=== WHAT IS EXPECTED ===
Nothing other than an exact copy of the records should be returned.

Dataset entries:
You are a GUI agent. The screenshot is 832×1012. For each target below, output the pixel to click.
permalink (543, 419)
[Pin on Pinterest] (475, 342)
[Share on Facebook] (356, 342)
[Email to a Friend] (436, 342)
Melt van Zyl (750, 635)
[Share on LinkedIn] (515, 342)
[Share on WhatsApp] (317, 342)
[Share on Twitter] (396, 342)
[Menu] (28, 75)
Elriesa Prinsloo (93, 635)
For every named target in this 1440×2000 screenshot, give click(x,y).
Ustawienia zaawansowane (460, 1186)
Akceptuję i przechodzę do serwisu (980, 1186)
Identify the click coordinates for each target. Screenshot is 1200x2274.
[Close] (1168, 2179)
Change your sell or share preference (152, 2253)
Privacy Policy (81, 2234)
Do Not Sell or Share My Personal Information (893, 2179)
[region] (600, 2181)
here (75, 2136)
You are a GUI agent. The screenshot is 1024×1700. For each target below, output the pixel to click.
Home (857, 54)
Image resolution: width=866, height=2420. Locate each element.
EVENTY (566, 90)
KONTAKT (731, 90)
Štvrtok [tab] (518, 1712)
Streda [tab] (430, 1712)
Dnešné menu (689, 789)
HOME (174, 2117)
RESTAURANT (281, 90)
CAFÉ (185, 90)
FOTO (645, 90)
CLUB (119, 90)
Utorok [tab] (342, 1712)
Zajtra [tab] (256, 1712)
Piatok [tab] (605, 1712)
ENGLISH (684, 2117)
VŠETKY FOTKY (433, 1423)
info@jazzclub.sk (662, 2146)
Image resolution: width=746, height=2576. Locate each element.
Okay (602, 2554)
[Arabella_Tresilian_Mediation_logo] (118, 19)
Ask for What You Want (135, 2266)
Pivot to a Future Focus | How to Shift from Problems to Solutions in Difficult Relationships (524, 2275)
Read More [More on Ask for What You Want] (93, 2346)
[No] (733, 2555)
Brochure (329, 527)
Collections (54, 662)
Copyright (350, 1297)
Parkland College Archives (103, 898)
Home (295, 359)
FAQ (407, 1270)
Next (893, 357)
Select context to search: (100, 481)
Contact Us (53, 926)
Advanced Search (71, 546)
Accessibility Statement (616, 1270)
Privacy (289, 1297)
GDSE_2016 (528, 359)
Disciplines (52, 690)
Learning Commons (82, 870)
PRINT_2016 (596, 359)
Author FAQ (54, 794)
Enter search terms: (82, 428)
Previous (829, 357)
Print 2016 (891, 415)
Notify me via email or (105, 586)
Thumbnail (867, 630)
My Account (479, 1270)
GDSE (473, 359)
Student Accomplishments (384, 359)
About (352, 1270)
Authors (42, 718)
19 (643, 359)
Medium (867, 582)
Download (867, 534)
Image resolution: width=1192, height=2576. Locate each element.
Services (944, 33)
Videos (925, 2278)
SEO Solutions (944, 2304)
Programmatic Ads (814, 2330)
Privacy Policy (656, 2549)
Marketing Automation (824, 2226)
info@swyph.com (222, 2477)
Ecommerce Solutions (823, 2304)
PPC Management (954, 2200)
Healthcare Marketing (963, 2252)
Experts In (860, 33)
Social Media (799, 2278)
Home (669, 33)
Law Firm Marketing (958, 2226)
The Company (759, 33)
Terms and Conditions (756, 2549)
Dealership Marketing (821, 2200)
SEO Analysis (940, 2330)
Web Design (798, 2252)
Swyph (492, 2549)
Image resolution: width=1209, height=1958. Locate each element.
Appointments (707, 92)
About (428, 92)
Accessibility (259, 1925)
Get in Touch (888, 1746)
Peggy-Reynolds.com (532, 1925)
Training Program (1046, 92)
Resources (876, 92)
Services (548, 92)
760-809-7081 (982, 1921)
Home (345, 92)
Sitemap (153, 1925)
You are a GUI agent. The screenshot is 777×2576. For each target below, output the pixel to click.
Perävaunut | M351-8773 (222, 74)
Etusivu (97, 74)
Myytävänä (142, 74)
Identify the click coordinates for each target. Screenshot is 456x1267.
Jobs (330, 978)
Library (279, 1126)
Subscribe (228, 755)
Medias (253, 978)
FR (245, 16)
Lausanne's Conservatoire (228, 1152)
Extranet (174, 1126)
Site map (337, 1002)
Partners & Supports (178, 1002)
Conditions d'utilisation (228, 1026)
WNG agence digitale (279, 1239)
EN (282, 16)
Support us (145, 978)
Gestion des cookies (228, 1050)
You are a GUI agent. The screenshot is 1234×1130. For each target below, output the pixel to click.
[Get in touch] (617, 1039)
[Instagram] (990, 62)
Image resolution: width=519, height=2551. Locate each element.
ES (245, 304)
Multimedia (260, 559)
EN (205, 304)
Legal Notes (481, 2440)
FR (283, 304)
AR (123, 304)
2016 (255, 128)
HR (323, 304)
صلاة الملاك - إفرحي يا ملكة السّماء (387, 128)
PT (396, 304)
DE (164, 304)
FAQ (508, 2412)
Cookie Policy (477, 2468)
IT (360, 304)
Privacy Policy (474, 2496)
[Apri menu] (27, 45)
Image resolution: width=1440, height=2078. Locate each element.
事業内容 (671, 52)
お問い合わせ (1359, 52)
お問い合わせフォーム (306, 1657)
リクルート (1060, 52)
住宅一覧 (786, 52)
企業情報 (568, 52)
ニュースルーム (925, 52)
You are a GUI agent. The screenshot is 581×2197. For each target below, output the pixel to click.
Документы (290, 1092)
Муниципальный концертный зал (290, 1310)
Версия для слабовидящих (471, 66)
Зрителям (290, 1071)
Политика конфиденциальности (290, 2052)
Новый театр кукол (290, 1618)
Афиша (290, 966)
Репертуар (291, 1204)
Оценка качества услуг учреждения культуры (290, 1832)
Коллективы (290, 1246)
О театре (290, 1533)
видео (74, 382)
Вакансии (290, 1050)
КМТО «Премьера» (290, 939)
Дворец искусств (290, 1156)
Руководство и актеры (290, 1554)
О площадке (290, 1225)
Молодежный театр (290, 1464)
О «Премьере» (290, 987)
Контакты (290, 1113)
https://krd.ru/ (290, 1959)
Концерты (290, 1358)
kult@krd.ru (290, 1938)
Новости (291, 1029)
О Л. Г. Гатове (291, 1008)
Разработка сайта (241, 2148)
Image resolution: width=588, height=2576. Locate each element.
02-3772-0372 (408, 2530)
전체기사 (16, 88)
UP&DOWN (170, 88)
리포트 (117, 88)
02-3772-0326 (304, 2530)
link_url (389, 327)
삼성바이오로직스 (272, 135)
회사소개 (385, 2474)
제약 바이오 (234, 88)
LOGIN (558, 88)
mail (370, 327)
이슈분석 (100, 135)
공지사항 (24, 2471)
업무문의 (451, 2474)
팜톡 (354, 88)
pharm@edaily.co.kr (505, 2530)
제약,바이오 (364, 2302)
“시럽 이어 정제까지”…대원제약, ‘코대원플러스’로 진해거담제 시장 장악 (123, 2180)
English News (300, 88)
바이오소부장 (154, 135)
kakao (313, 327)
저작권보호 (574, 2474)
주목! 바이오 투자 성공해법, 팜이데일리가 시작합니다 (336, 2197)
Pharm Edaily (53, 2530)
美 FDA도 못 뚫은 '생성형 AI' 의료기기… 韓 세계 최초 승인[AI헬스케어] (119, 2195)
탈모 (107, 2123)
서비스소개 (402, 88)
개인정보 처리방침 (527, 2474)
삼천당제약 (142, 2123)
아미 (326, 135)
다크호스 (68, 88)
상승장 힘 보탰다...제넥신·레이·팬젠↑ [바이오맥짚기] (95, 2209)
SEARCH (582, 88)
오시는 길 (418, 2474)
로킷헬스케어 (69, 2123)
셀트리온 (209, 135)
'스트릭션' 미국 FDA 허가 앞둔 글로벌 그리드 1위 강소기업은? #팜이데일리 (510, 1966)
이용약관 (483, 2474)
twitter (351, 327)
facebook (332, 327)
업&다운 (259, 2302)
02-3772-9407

=== EXERCISE SOLUTION ===
You are a GUI agent. The screenshot is 832×1012. For each target below, output the pixel to click.
permalink (543, 419)
[Pin on Pinterest] (475, 342)
[Share on Facebook] (356, 342)
[Email to a Friend] (436, 342)
Melt van Zyl (750, 635)
[Share on LinkedIn] (515, 342)
[Share on WhatsApp] (317, 342)
[Share on Twitter] (396, 342)
[Menu] (28, 75)
Elriesa Prinsloo (93, 635)
For every named target in this 1440×2000 screenshot, give click(x,y).
Ustawienia zaawansowane (460, 1186)
Akceptuję i przechodzę do serwisu (980, 1186)
Identify the click coordinates for each target. Screenshot is 1200x2274.
[Close] (1168, 2179)
Change your sell or share preference (152, 2253)
Privacy Policy (81, 2234)
Do Not Sell or Share My Personal Information (893, 2179)
[region] (600, 2181)
here (75, 2136)
You are a GUI agent. The screenshot is 1024×1700. For each target below, output the pixel to click.
Home (857, 54)
Image resolution: width=866, height=2420. Locate each element.
EVENTY (566, 90)
KONTAKT (731, 90)
Štvrtok [tab] (518, 1712)
Streda [tab] (430, 1712)
Dnešné menu (689, 789)
HOME (174, 2117)
RESTAURANT (281, 90)
CAFÉ (185, 90)
FOTO (645, 90)
CLUB (119, 90)
Utorok [tab] (342, 1712)
Zajtra [tab] (256, 1712)
Piatok [tab] (605, 1712)
ENGLISH (684, 2117)
VŠETKY FOTKY (433, 1423)
info@jazzclub.sk (662, 2146)
Image resolution: width=746, height=2576. Locate each element.
Okay (602, 2554)
[Arabella_Tresilian_Mediation_logo] (118, 19)
Ask for What You Want (135, 2266)
Pivot to a Future Focus | How to Shift from Problems to Solutions in Difficult Relationships (524, 2275)
Read More [More on Ask for What You Want] (93, 2346)
[No] (733, 2555)
Brochure (329, 527)
Collections (54, 662)
Copyright (350, 1297)
Parkland College Archives (103, 898)
Home (295, 359)
FAQ (407, 1270)
Next (893, 357)
Select context to search: (100, 481)
Contact Us (53, 926)
Advanced Search (71, 546)
Accessibility Statement (616, 1270)
Privacy (289, 1297)
GDSE_2016 (528, 359)
Disciplines (52, 690)
Learning Commons (82, 870)
PRINT_2016 (596, 359)
Author FAQ (54, 794)
Enter search terms: (82, 428)
Previous (829, 357)
Print 2016 (891, 415)
Notify me via email or (105, 586)
Thumbnail (867, 630)
My Account (479, 1270)
GDSE (473, 359)
Student Accomplishments (384, 359)
About (352, 1270)
Authors (42, 718)
19 (643, 359)
Medium (867, 582)
Download (867, 534)
Image resolution: width=1192, height=2576. Locate each element.
Services (944, 33)
Videos (925, 2278)
SEO Solutions (944, 2304)
Programmatic Ads (814, 2330)
Privacy Policy (656, 2549)
Marketing Automation (824, 2226)
info@swyph.com (222, 2477)
Ecommerce Solutions (823, 2304)
PPC Management (954, 2200)
Healthcare Marketing (963, 2252)
Experts In (860, 33)
Social Media (799, 2278)
Home (669, 33)
Law Firm Marketing (958, 2226)
The Company (759, 33)
Terms and Conditions (756, 2549)
Dealership Marketing (821, 2200)
SEO Analysis (940, 2330)
Web Design (798, 2252)
Swyph (492, 2549)
Image resolution: width=1209, height=1958. Locate each element.
Appointments (707, 92)
About (428, 92)
Accessibility (259, 1925)
Get in Touch (888, 1746)
Peggy-Reynolds.com (532, 1925)
Training Program (1046, 92)
Resources (876, 92)
Services (548, 92)
760-809-7081 (982, 1921)
Home (345, 92)
Sitemap (153, 1925)
You are a GUI agent. The screenshot is 777×2576. For each target below, output the pixel to click.
Perävaunut | M351-8773 (222, 74)
Etusivu (97, 74)
Myytävänä (142, 74)
Identify the click coordinates for each target. Screenshot is 456x1267.
Jobs (330, 978)
Library (279, 1126)
Subscribe (228, 755)
Medias (253, 978)
FR (245, 16)
Lausanne's Conservatoire (228, 1152)
Extranet (174, 1126)
Site map (337, 1002)
Partners & Supports (178, 1002)
Conditions d'utilisation (228, 1026)
WNG agence digitale (279, 1239)
EN (282, 16)
Support us (145, 978)
Gestion des cookies (228, 1050)
You are a GUI agent. The screenshot is 1234×1130. For each target below, output the pixel to click.
[Get in touch] (617, 1039)
[Instagram] (990, 62)
Image resolution: width=519, height=2551. Locate each element.
ES (245, 304)
Multimedia (260, 559)
EN (205, 304)
Legal Notes (481, 2440)
FR (283, 304)
AR (123, 304)
2016 (255, 128)
HR (323, 304)
صلاة الملاك - إفرحي يا ملكة السّماء (387, 128)
PT (396, 304)
DE (164, 304)
FAQ (508, 2412)
Cookie Policy (477, 2468)
IT (360, 304)
Privacy Policy (474, 2496)
[Apri menu] (27, 45)
Image resolution: width=1440, height=2078. Locate each element.
事業内容 (671, 52)
お問い合わせ (1359, 52)
お問い合わせフォーム (306, 1657)
リクルート (1060, 52)
住宅一覧 (786, 52)
企業情報 (568, 52)
ニュースルーム (925, 52)
You are a GUI agent. The screenshot is 581×2197. For each target below, output the pixel to click.
Документы (290, 1092)
Муниципальный концертный зал (290, 1310)
Версия для слабовидящих (471, 66)
Зрителям (290, 1071)
Политика конфиденциальности (290, 2052)
Новый театр кукол (290, 1618)
Афиша (290, 966)
Репертуар (291, 1204)
Оценка качества услуг учреждения культуры (290, 1832)
Коллективы (290, 1246)
О театре (290, 1533)
видео (74, 382)
Вакансии (290, 1050)
КМТО «Премьера» (290, 939)
Дворец искусств (290, 1156)
Руководство и актеры (290, 1554)
О площадке (290, 1225)
Молодежный театр (290, 1464)
О «Премьере» (290, 987)
Контакты (290, 1113)
https://krd.ru/ (290, 1959)
Концерты (290, 1358)
kult@krd.ru (290, 1938)
Новости (291, 1029)
О Л. Г. Гатове (291, 1008)
Разработка сайта (241, 2148)
Image resolution: width=588, height=2576. Locate each element.
02-3772-0372 (408, 2530)
전체기사 (16, 88)
UP&DOWN (170, 88)
리포트 (117, 88)
02-3772-0326 (304, 2530)
link_url (389, 327)
삼성바이오로직스 (272, 135)
회사소개 (385, 2474)
제약 바이오 (234, 88)
LOGIN (558, 88)
mail (370, 327)
이슈분석 (100, 135)
공지사항 (24, 2471)
업무문의 (451, 2474)
팜톡 (354, 88)
pharm@edaily.co.kr (505, 2530)
제약,바이오 (364, 2302)
“시럽 이어 정제까지”…대원제약, ‘코대원플러스’로 진해거담제 시장 장악 (123, 2180)
English News (300, 88)
바이오소부장 (154, 135)
kakao (313, 327)
저작권보호 (574, 2474)
주목! 바이오 투자 성공해법, 팜이데일리가 시작합니다 (336, 2197)
Pharm Edaily (53, 2530)
美 FDA도 못 뚫은 '생성형 AI' 의료기기… 韓 세계 최초 승인[AI헬스케어] (119, 2195)
탈모 (107, 2123)
서비스소개 (402, 88)
개인정보 처리방침 (527, 2474)
삼천당제약 (142, 2123)
아미 (326, 135)
다크호스 (68, 88)
상승장 힘 보탰다...제넥신·레이·팬젠↑ [바이오맥짚기] (95, 2209)
SEARCH (582, 88)
오시는 길 (418, 2474)
로킷헬스케어 (69, 2123)
셀트리온 (209, 135)
'스트릭션' 미국 FDA 허가 앞둔 글로벌 그리드 1위 강소기업은? #팜이데일리 (510, 1966)
이용약관 (483, 2474)
twitter (351, 327)
facebook (332, 327)
업&다운 (259, 2302)
02-3772-9407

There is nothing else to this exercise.